The JoongAng Daily reported on many of the protests by prostitutes who argued for their right to make a living. The article “Prostitutes take protest to National Assembly” on Oct. 7 quotes a prostitute as saying, “The new law is only helping some women's rights groups to grow.”
Reporting on the issue like this only focuses on the conflict between prostitutes and women’s right organizations. In contrast, few articles mention the male consumers who use women’s bodies for their sexual desires.
In fact, the JoongAng Daily even seems to support prostitution outright in its editorial “Facing Reality in the Sex Trade” (Oct. 10), saying “[In the 20th century], there is no country where the [sex] industry has completely disappeared” and “the Netherlands and Germany have legalized the industry”.
But I think this notion is completely based on a male view. It is based on the assumption that men’s sexual desires are uncontrollable and that society should admit this “fact” and do something to help men satisfy their uncontrollable desires.
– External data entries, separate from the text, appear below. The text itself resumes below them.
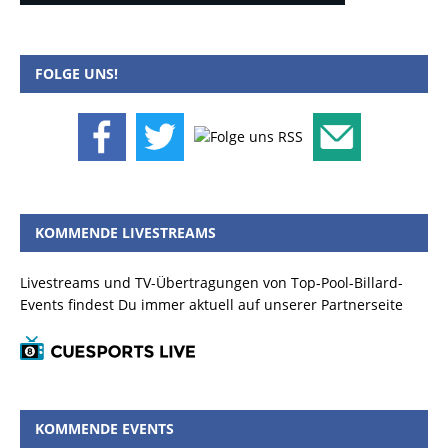
FOLGE UNS!
KOMMENDE LIVESTREAMS
Livestreams und TV-Übertragungen von Top-Pool-Billard-
Events findest Du immer aktuell auf unserer Partnerseite
KOMMENDE EVENTS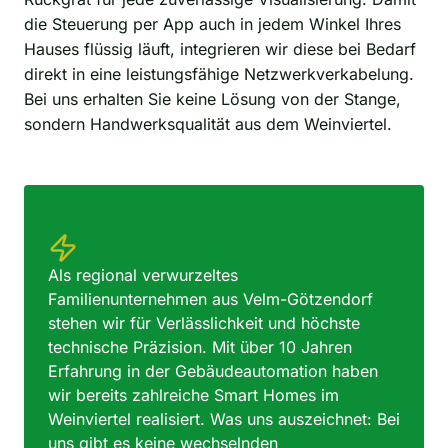
die Steuerung per App auch in jedem Winkel Ihres
Hauses flüssig läuft, integrieren wir diese bei Bedarf
direkt in eine leistungsfähige Netzwerkverkabelung.
Bei uns erhalten Sie keine Lösung von der Stange,
sondern Handwerksqualität aus dem Weinviertel.
Als regional verwurzeltes
Familienunternehmen aus Velm-Götzendorf
stehen wir für Verlässlichkeit und höchste
technische Präzision. Mit über 10 Jahren
Erfahrung in der Gebäudeautomation haben
wir bereits zahlreiche Smart Homes im
Weinviertel realisiert. Was uns auszeichnet: Bei
uns gibt es keine wechselnden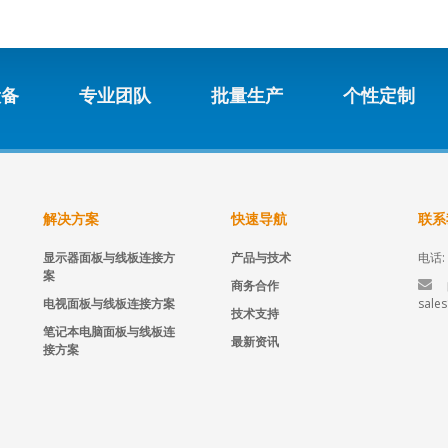
设备
专业团队
批量生产
个性定制
解决方案
快速导航
联系
显示器面板与线板连接方
产品与技术
电话: 
案
商务合作
电视面板与线板连接方案
sale
技术支持
笔记本电脑面板与线板连
最新资讯
接方案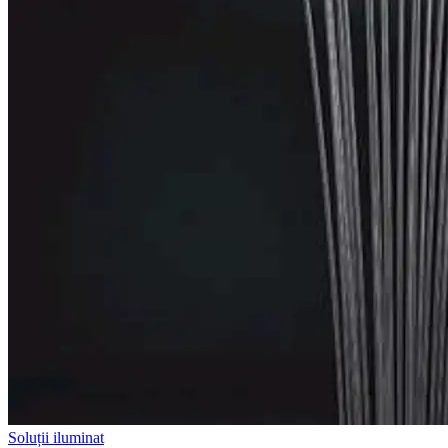
Soluții iluminat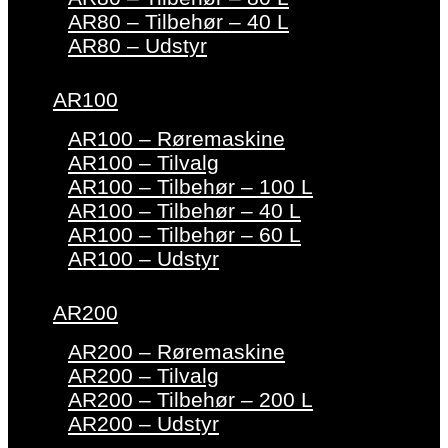
AR80 – Tilbehør – 40 L
AR80 – Udstyr
AR100
AR100 – Røremaskine
AR100 – Tilvalg
AR100 – Tilbehør – 100 L
AR100 – Tilbehør – 40 L
AR100 – Tilbehør – 60 L
AR100 – Udstyr
AR200
AR200 – Røremaskine
AR200 – Tilvalg
AR200 – Tilbehør – 200 L
AR200 – Udstyr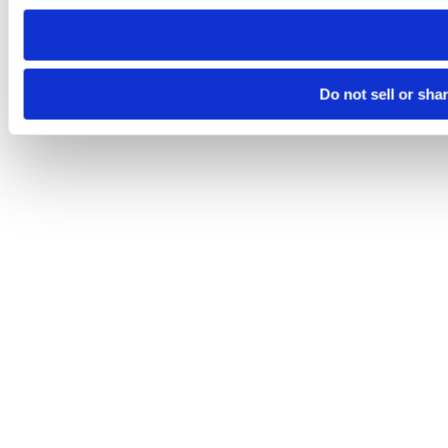
need to be set again.
Do not sell or sha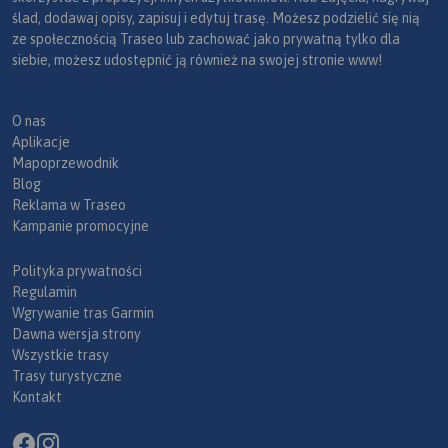
ślad, dodawaj opisy, zapisuj i edytuj trasę. Możesz podzielić się nią
ze społecznością Traseo lub zachować jako prywatną tylko dla
siebie, możesz udostępnić ją również na swojej stronie www!
O nas
Aplikacje
Mapoprzewodnik
Blog
Reklama w Traseo
Kampanie promocyjne
Polityka prywatności
Regulamin
Wgrywanie tras Garmin
Dawna wersja strony
Wszystkie trasy
Trasy turystyczne
Kontakt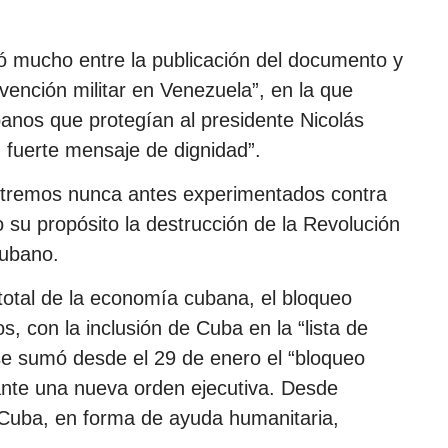
só mucho entre la publicación del documento y
rvención militar en Venezuela”, en la que
anos que protegían al presidente Nicolás
fuerte mensaje de dignidad”.
xtremos nunca antes experimentados contra
 su propósito la destrucción de la Revolución
cubano.
total de la economía cubana, el bloqueo
, con la inclusión de Cuba en la “lista de
 se sumó desde el 29 de enero el “bloqueo
iante una nueva orden ejecutiva. Desde
 Cuba, en forma de ayuda humanitaria,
I think the articles should be more balanced and try to show other views about the new law. Most articles seem to only talk about the sellers (prostitutes) and keep silent about the buyers (men).
This can make readers think that this issue does not have any relationship with men although they are another key part of the new law.
And there are many people who think that prostitution is a system that sacrifices some “ruined” women for the convenience of a larger number of men.
Prostitution is a problem about human rights, equality, and social integration. So, we should try to get rid of prostitution for a better future.
It is true that the new anti-prostitution law cannot make the prostitution industry disappear completely. And it is natural that there will be some resistance against the law.
Yet, it is not the role of media to exaggerate only one side of the matter and neglect the other side. There are also many benefits to banning prostitution, such as the prevention of severe human rights abuses.
So I hope the JoongAng Daily will begin to report the positive side of the anti-prostitution law, too. For example, it could introduce articles about sex education in other countries and the efforts of NGOs to support ex-prostitutes, rather than simply supporting prostitution as a natural result of men’s sexual desires.
That would make a more productive and healthier for society in the end.